The Daisy Theatre created and performed by Ronnie Burkett

Date and Venue 26 November - 15 December 2013, 8pm | Historic Theatre At The Cultch, 1895 Venables Street

Marionette, Costume & Set Design Ronnie Burkett Music and Sound Design John Alcorn Stage Manager Crystal Salverda

Reviewer John Jane


No one can bring wood and paper-maché marionettes to life better than Ronnie Burkett. The master puppeteer and story-teller continues to push technical and artistic boundaries with each new show. The Lethbridge string-puller is neither a ventriloquist nor is he a mimic. Nonetheless, he gives character to roughly a dozen or so 50-centimetre high dolls, freely changing his voice and even psyche to match the marionette he has on the end of a few strings.

The Daisy Theatre combines Burkett’s affection for vaudeville with blatant razzle-dazzle and is a curious departure from his full-length and fully-scripted shows.
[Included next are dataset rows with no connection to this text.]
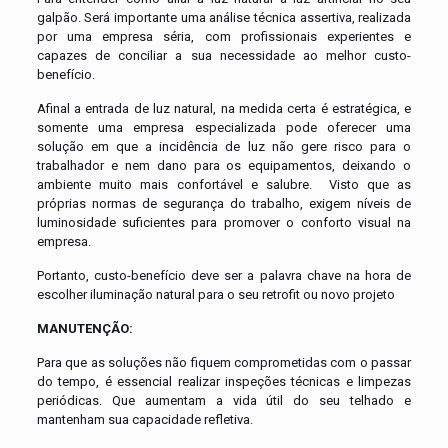
galpão. Será importante uma análise técnica assertiva, realizada
por uma empresa séria, com profissionais experientes e
capazes de conciliar a sua necessidade ao melhor custo-
benefício.
Afinal a entrada de luz natural, na medida certa é estratégica, e
somente uma empresa especializada pode oferecer uma
solução em que a incidência de luz não gere risco para o
trabalhador e nem dano para os equipamentos, deixando o
ambiente muito mais confortável e salubre. Visto que as
próprias normas de segurança do trabalho, exigem níveis de
luminosidade suficientes para promover o conforto visual na
empresa.
Portanto, custo-benefício deve ser a palavra chave na hora de
escolher iluminação natural para o seu retrofit ou novo projeto
MANUTENÇÃO:
Para que as soluções não fiquem comprometidas com o passar
do tempo, é essencial realizar inspeções técnicas e limpezas
periódicas. Que aumentam a vida útil do seu telhado e
mantenham sua capacidade refletiva.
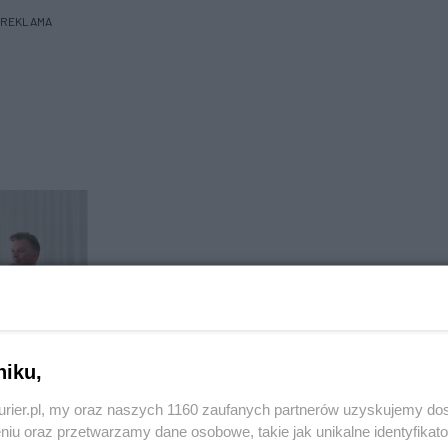
REKLAMA
niku,
kurier.pl, my oraz naszych 1160 zaufanych partnerów uzyskujemy do
niu oraz przetwarzamy dane osobowe, takie jak unikalne identyfikat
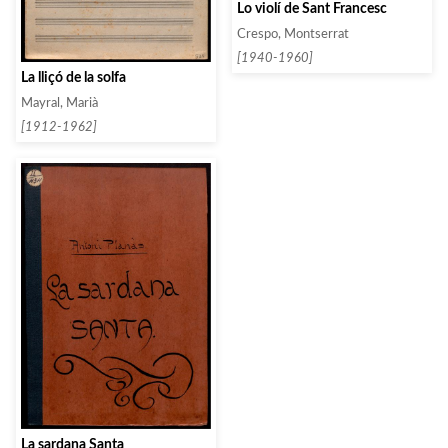
Lo violí de Sant Francesc
Crespo, Montserrat
[1940-1960]
La lliçó de la solfa
Mayral, Marià
[1912-1962]
La sardana Santa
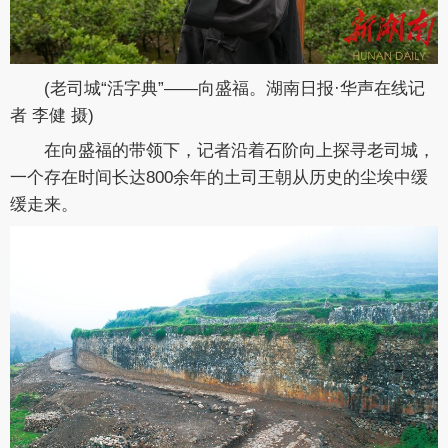
(老司城“活字典”——向盛福。湖南日报·华声在线记
者 李健 摄)
在向盛福的带领下，记者沿着石阶向上探寻老司城，
一个存在时间长达800余年的土司王朝从历史的尘埃中缓
缓走来。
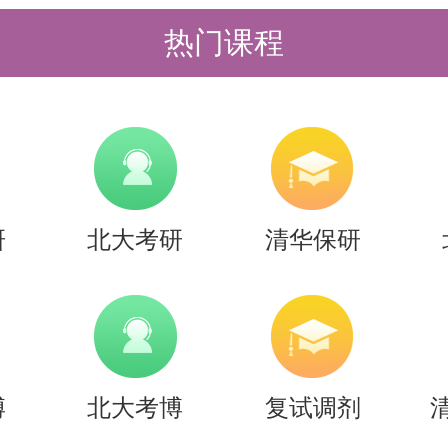
有针对性的复试模拟面试，建议大家
热门课程
拟的人一起找问题，无论是知识掌握
然后及时改正，亲测很有效。
于【26考研|清华大学电子工程系电子信
享】的内容，希望能帮助准备考研清
研
北大考研
清华保研
，提高上岸的成功率！
是，考清北竞争大，压力大，没方法
清北-清北考研集训营，为清北考研
北先行营、清北强基营、清北暑期突
博
北大考博
复试调剂
清北冲刺营，更有清北清北半年营和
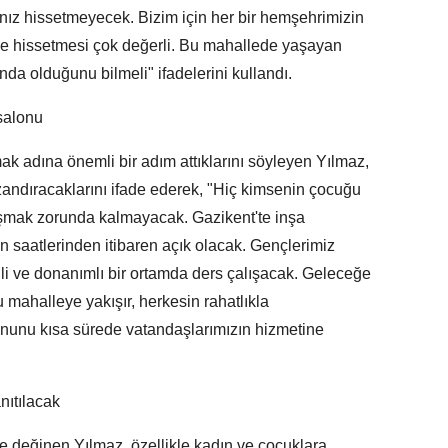
alnız hissetmeyecek. Bizim için her bir hemşehrimizin
e hissetmesi çok değerli. Bu mahallede yaşayan
da olduğunu bilmeli" ifadelerini kullandı.
salonu
mak adına önemli bir adım attıklarını söyleyen Yılmaz,
andıracaklarını ifade ederek, "Hiç kimsenin çocuğu
alışmak zorunda kalmayacak. Gazikent'te inşa
 saatlerinden itibaren açık olacak. Gençlerimiz
nli ve donanımlı bir ortamda ders çalışacak. Geleceğe
Bu mahalleye yakışır, herkesin rahatlıkla
lonunu kısa sürede vatandaşlarımızın hizmetine
anıtılacak
değinen Yılmaz, özellikle kadın ve çocuklara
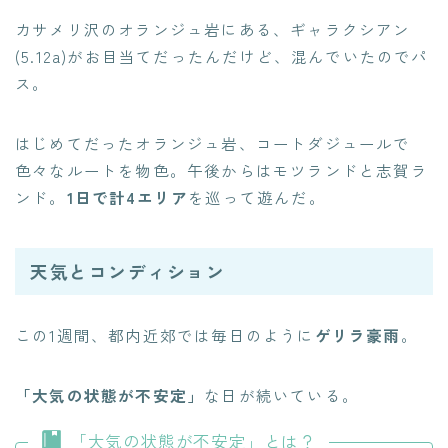
カサメリ沢のオランジュ岩にある、ギャラクシアン
(5.12a)がお目当てだったんだけど、混んでいたのでパ
ス。
はじめてだったオランジュ岩、コートダジュールで
色々なルートを物色。午後からはモツランドと志賀ラ
ンド。
1日で計4エリア
を巡って遊んだ。
天気とコンディション
この1週間、都内近郊では毎日のように
ゲリラ豪雨
。
「大気の状態が不安定」
な日が続いている。
「大気の状態が不安定」とは？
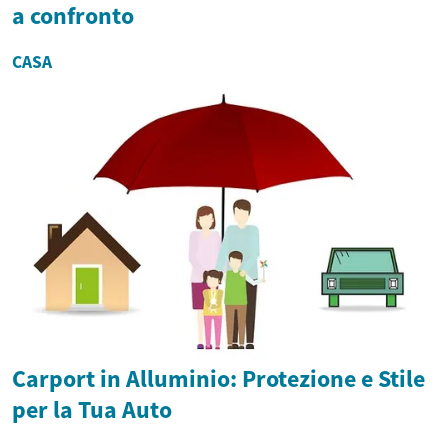
a confronto
CASA
Carport in Alluminio: Protezione e Stile
per la Tua Auto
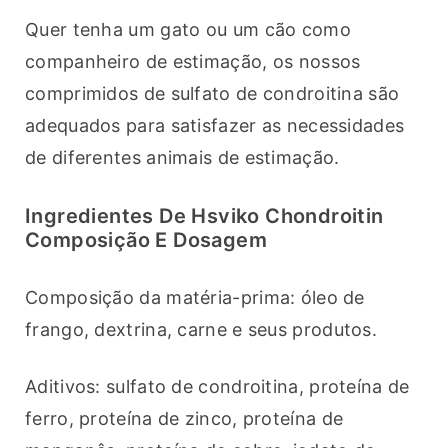
Quer tenha um gato ou um cão como 
companheiro de estimação, os nossos 
comprimidos de sulfato de condroitina são 
adequados para satisfazer as necessidades 
de diferentes animais de estimação.
Ingredientes De Hsviko Chondroitin
Composição E Dosagem
Composição da matéria-prima: óleo de 
frango, dextrina, carne e seus produtos.
Aditivos: sulfato de condroitina, proteína de 
ferro, proteína de zinco, proteína de 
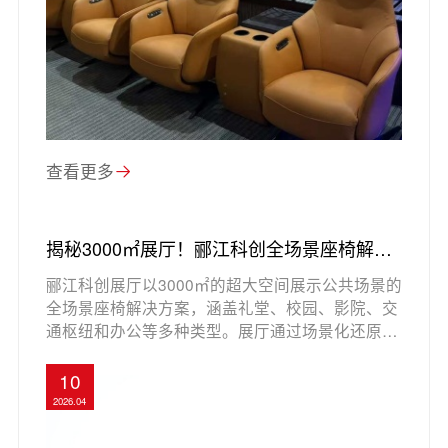
查看更多
揭秘3000㎡展厅！郦江科创全场景座椅解决
方案邀您品鉴
郦江科创展厅以3000㎡的超大空间展示公共场景的
全场景座椅解决方案，涵盖礼堂、校园、影院、交
通枢纽和办公等多种类型。展厅通过场景化还原，
让参观者亲身体验产品的舒适性和适配性，满足不
同公共空间的功能需求与美学期待。郦江科创凭借
10
28年的行业经验，提供专业、优质的服务，致力于
2026.04
实现公共空间的高效利用与价值释放。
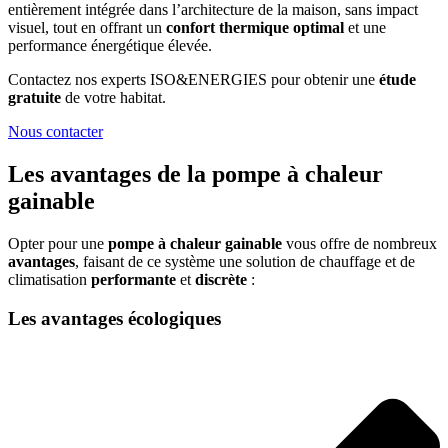
entièrement intégrée dans l’architecture de la maison, sans impact
visuel, tout en offrant un
confort thermique optimal
et une
performance énergétique élevée.
Contactez nos experts ISO&ENERGIES pour obtenir une
étude
gratuite
de votre habitat.
Nous contacter
Les avantages de la pompe à chaleur
gainable
Opter pour une
pompe à chaleur gainable
vous offre de nombreux
avantages
, faisant de ce système une solution de chauffage et de
climatisation
performante
et
discrète
:
Les avantages écologiques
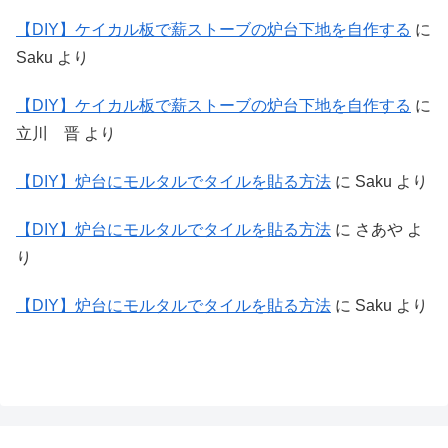
【DIY】ケイカル板で薪ストーブの炉台下地を自作する
に
Saku
より
【DIY】ケイカル板で薪ストーブの炉台下地を自作する
に
立川 晋
より
【DIY】炉台にモルタルでタイルを貼る方法
に
Saku
より
【DIY】炉台にモルタルでタイルを貼る方法
に
さあや
よ
り
【DIY】炉台にモルタルでタイルを貼る方法
に
Saku
より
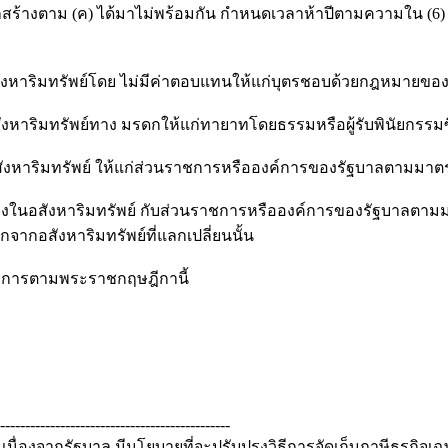
ปลูกสร้างตาม (ค) ได้มาไม่พร้อมกัน กำหนดเวลาห้าปีตามความใน (6)
รัพย์โดย ไม่มีค่าตอบแทนให้แก่บุตรชอบด้วยกฎหมายของตน
ัพย์ทาง มรดกให้แก่ทายาทโดยธรรมหรือผู้รับพินัยกรรมซึ
รัพย์ ให้แก่ส่วนราชการหรือองค์การของรัฐบาลตามมาตรา 
หาริมทรัพย์ กับส่วนราชการหรือองค์การของรัฐบาลตามมาตร
จากอสังหาริมทรัพย์ที่แลกเปลี่ยนนั้น
าการตามพระราชกฤษฎีกานี้
----------------------------------------------
ื่องจากรัฐบาล มีนโยบายที่จะปรับปรุงวิธีการจัดเก็บภาษีธุรกิจ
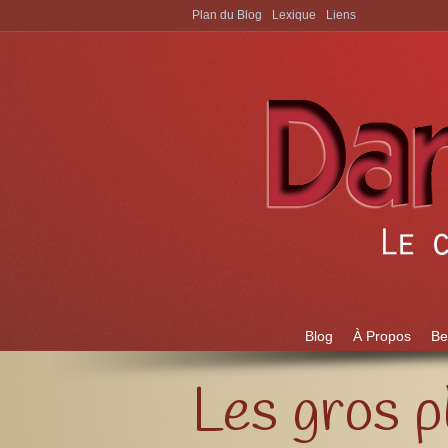
Plan du Blog
Lexique
Liens
Aller à:
Blog
À Propos
Be
Les gros p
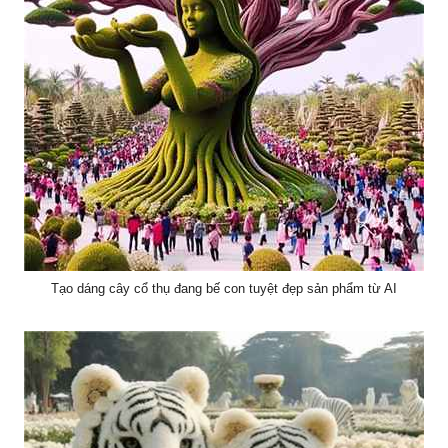
Tạo dáng cây cổ thụ đang bế con tuyệt đẹp sản phẩm từ AI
This partially-improvised puppet cabaret could be considered the creator’s homage to the underground theatre associated with Nazi occupation.

Burkett’s marionettes are given improbably far-fetched names that square with their exaggerated features: like the talking cow who is not called Daisy, but Madeline Porterhouse, the Major General Leslie Fuqwar who “gets the show back on track” with a cajoling rendition of “There are Fairies at the Bottom of my Garden,” and Dolly Wiggler a burlesque artist who opens the show by titillating the crowd by stripping down to her undies.

The show is not particularly evenly paced and some “acts” are disproportionately staged. Indy Frett, a balladeer gets short shrift, while Edna Rural, a widow from Turnip Corners, Alberta overstays her time in the spotlight “in Sears house-dress,“ lamenting on her late husband Stanley. Former Hollywood superstar, Esmé Massengill teaches the audience the proper way to acknowledge her presence. The spidery-legged diva brings out a member of the audience to be an on-stage “eunuch” – then discovers that he may not be a eunuch after all.

And of course, there is Schnitzel, the diminutive boy fairy whose cherubic charm won over the entire audience, brings an element of pathos to all the irreverent black humour. Finally, we meet Jolie Jolie, a faded French chanteuse who closes the show with the melancholic “When you tell a Joke, Everybody Loves you”

Burkett’s presence ranges from almost invisible to front-and-centre, occasionally taking time to explain certain aspects of the production to the audience. His Theatre of Marionettes presentation is ideally suited to the Cultch’s charming theatre space with its intimate terrace and balcony seating.